On Sun, 23 Sep 2018 21:13:36 +1000 jamesd@echeque.com wrote:
None of which changes the fact the building was designed to withstand only three hours of uncontrolled fire
On 2018-09-24 05:34, juan wrote:
that is a fuckingly stupid lie that neither you nor agent fairbrother can provide a source for.
You are lying about sources, as you lied about the fall of building seven. You lie about what everyone can see happened in 9/11 The political function of your lies is to provide cover for a government program of importing male military age Muslim rapeugees from subsaharan Africa, and dumping them on marginal Republican federal electorates in flyover country, while turning a blind eye to their rapes and to the fact that nearly all of them are living on crime and welfare.

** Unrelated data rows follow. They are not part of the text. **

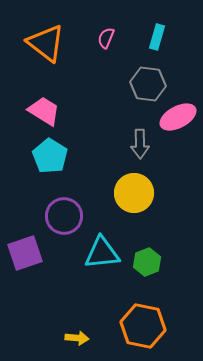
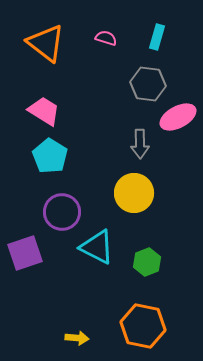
pink semicircle: rotated 85 degrees clockwise
purple circle: moved 2 px left, 4 px up
cyan triangle: moved 5 px left, 6 px up; rotated 33 degrees clockwise
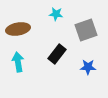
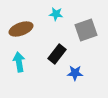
brown ellipse: moved 3 px right; rotated 10 degrees counterclockwise
cyan arrow: moved 1 px right
blue star: moved 13 px left, 6 px down
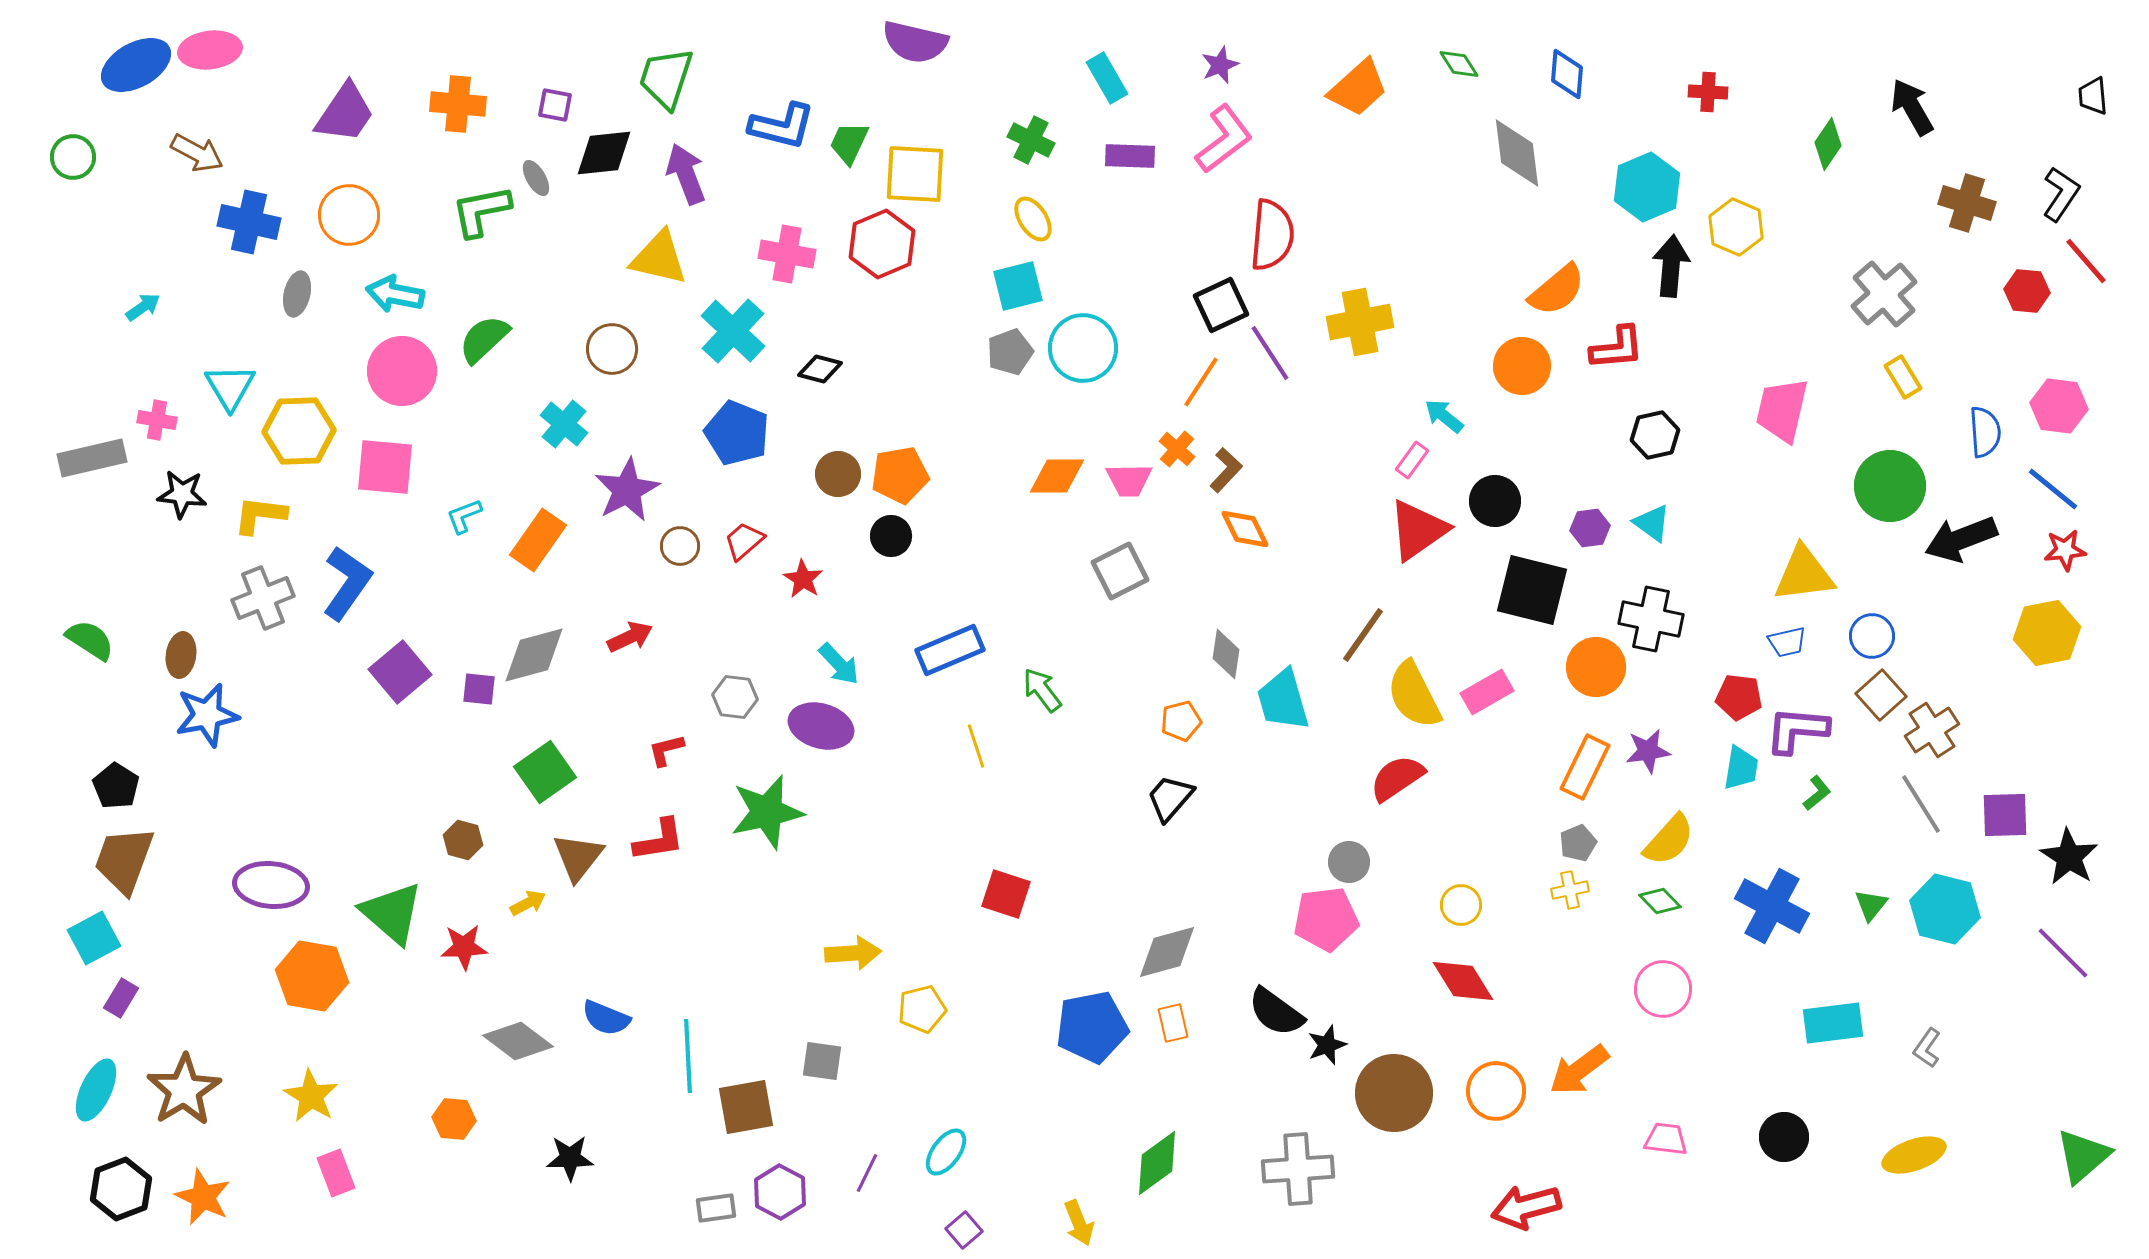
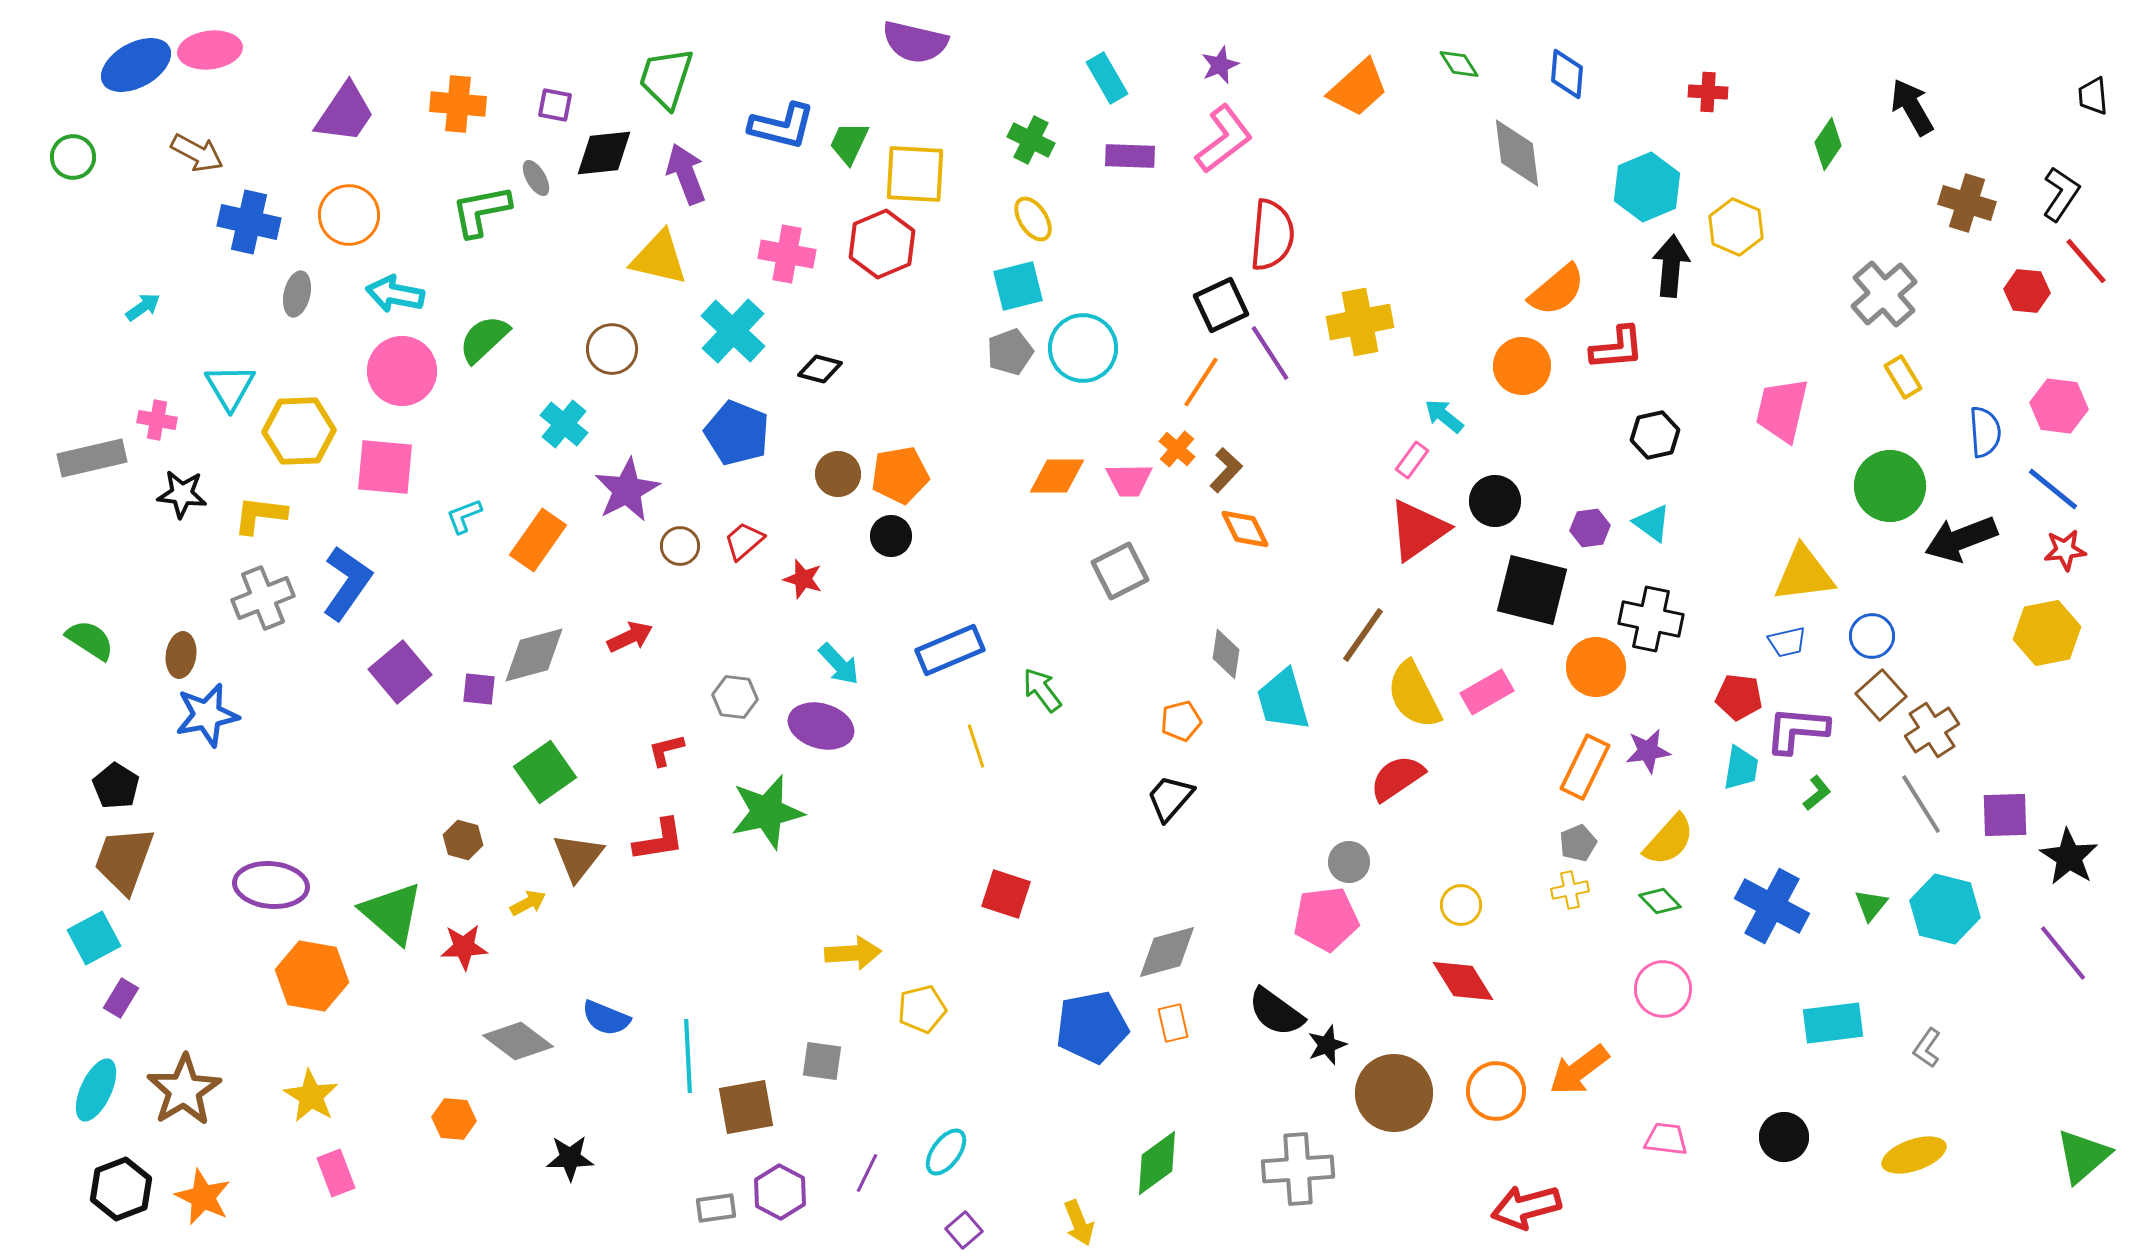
red star at (803, 579): rotated 15 degrees counterclockwise
purple line at (2063, 953): rotated 6 degrees clockwise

Here, yet again, is the source for the fact that the steel columns holding up World Trade Center Building Seven were only rated for three hours of uncontrolled fire. (Which is longer than would ever happen under normal circumstances, because normally fires in tall buildings are controlled pretty quickly) https://ws680.nist.gov/publication/get_pdf.cfm?pub_id=861610 "For this construction category, columns were required to have a 2 h rating as established by the Standard Fire Test (ASTM E 119); beams were required to have a 1½ h rating. The instructions to the bidders for the WTC 7 job were to bid on a 3 h rating for the columns and a 2 h rating for the metal deck and floor support steel, which corresponded to the more stringent fire resistance requirements for Type 1B (unsprinklered) construction." World Trade Center Building Seven fell after seven hours of uncontrolled fire, which is roughly what one would expect, and it fell largely sideways, not on its own footprint, which is roughly what one would expect in collapse by fire, and it fell piece by piece, not all at the same time, with the outer shell collapsing after everything else, after the innards were gutted by internal collapses, which is roughly what one would expect in a building where the inner floors had a lower fire rating than the columns. And when the outer shell finally collapsed, it started its fall by tilting sideways to the south like a tree notched by a woodman, which is what one would expect in a building that suffered massive damage on the south side, though the primary cause of the collapse was the fire, not the notch on the south side.